HOW TO COMPLETE THIS TASK:
Pick out each line in these entries that contains the string "勉強に励んでいる中で".

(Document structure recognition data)
'''

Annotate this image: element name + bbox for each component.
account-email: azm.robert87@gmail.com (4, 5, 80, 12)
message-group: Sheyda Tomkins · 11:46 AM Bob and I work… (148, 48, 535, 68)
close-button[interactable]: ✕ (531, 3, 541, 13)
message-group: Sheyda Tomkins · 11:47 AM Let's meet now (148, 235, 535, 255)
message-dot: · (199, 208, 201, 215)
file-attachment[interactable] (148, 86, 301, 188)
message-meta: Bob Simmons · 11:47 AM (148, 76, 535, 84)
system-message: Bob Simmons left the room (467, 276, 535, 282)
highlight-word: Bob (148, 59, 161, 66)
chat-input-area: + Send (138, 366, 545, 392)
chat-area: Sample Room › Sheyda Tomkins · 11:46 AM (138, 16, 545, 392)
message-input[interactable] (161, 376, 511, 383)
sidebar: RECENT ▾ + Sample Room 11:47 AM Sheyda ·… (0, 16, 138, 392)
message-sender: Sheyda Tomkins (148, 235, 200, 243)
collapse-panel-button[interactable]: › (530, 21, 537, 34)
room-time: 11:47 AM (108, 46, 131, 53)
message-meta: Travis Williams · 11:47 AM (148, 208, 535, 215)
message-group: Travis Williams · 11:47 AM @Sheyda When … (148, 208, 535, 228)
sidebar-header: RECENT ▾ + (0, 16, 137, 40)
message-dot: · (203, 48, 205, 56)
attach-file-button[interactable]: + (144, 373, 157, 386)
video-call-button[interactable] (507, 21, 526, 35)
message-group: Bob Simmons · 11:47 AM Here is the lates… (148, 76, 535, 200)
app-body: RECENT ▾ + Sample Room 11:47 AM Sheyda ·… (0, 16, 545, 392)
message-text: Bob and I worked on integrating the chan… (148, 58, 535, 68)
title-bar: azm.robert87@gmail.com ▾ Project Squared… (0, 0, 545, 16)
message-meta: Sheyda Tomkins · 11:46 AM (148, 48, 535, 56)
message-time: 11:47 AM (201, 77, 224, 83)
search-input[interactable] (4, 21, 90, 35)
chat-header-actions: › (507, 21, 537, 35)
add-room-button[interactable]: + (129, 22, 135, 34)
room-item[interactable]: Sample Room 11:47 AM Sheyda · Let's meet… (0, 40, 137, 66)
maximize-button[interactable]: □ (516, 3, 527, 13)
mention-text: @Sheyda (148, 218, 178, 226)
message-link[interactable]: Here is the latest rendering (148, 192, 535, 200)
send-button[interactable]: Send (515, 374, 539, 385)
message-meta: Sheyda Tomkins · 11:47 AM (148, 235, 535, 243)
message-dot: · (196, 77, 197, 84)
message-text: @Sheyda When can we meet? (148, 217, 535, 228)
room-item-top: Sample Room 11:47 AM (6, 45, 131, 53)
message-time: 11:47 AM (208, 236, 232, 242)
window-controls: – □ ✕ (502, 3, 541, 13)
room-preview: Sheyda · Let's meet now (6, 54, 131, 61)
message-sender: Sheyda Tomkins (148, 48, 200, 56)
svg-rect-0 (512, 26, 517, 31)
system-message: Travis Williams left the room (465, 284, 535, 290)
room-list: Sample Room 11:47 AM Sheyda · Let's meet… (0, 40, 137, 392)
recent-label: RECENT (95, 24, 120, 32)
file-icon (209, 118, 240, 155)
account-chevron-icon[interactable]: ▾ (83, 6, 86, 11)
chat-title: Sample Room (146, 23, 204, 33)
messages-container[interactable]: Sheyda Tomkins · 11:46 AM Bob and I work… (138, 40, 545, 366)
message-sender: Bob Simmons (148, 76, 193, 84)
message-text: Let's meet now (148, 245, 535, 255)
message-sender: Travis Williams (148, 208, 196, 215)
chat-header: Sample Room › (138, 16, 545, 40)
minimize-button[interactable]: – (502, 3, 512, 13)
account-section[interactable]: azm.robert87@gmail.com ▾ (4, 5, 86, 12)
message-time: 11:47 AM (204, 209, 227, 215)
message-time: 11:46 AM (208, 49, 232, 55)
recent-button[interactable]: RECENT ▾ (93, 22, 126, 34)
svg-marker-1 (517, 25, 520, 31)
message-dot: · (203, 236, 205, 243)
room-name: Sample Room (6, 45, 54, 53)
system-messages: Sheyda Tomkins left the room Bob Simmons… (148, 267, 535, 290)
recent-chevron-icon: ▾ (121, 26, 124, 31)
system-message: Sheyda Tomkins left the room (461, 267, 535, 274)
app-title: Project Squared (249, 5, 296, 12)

'''
'''

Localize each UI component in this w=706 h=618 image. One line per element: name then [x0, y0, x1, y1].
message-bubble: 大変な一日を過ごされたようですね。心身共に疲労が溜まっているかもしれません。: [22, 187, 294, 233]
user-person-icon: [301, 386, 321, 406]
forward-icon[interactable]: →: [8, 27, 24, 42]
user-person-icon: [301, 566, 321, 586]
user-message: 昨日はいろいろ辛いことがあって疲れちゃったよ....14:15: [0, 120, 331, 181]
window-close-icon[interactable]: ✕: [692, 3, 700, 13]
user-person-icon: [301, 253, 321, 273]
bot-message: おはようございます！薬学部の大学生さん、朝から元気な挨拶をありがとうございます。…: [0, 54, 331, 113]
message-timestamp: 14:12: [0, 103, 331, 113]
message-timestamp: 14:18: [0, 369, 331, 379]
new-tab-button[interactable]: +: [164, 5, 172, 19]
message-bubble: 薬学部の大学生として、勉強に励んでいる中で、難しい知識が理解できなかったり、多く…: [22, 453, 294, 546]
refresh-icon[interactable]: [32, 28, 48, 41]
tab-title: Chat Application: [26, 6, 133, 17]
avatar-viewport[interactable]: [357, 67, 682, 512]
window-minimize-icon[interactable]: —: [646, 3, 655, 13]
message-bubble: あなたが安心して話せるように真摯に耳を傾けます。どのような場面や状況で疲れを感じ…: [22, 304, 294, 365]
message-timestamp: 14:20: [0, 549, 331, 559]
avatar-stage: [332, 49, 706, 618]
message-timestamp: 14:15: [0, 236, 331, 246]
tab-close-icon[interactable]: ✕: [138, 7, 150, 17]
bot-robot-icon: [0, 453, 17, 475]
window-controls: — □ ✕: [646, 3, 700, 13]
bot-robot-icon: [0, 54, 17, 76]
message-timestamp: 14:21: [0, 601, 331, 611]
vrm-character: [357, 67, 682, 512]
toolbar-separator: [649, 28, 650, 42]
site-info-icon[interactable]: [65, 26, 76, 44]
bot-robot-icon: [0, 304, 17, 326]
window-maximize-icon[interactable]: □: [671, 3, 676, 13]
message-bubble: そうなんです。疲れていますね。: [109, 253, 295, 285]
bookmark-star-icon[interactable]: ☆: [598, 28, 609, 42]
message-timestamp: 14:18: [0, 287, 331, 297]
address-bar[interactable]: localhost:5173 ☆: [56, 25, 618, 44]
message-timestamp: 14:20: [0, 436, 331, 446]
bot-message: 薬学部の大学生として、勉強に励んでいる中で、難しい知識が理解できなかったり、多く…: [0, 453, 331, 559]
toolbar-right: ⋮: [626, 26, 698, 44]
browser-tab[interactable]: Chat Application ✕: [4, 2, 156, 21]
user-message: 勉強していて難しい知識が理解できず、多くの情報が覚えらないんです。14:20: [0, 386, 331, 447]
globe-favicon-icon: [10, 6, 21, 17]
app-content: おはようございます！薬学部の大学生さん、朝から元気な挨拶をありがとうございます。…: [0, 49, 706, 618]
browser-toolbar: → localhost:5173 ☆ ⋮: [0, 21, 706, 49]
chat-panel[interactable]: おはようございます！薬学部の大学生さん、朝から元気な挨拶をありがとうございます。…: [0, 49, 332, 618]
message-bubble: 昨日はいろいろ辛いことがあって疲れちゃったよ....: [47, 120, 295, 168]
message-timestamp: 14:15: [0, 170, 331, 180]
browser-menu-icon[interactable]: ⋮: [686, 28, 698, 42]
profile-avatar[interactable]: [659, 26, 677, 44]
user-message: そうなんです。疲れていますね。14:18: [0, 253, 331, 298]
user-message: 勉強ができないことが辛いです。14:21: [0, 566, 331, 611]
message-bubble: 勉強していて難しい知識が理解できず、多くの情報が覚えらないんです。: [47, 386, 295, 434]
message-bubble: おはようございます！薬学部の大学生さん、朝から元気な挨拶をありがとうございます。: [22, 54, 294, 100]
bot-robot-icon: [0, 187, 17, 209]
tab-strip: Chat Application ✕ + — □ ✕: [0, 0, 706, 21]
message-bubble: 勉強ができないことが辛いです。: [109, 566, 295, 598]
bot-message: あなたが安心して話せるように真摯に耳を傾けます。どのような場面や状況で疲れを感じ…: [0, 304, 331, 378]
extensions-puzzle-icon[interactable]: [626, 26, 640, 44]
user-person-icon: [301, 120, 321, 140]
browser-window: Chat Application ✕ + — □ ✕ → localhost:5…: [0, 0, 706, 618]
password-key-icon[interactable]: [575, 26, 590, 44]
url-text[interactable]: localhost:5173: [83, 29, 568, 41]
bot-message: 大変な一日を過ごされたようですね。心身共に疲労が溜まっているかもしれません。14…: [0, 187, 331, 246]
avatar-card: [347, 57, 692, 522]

'''

RESULT:
message-bubble: 薬学部の大学生として、勉強に励んでいる中で、難しい知識が理解できなかったり、多く…: [22, 453, 294, 546]
bot-message: 薬学部の大学生として、勉強に励んでいる中で、難しい知識が理解できなかったり、多く…: [0, 453, 331, 559]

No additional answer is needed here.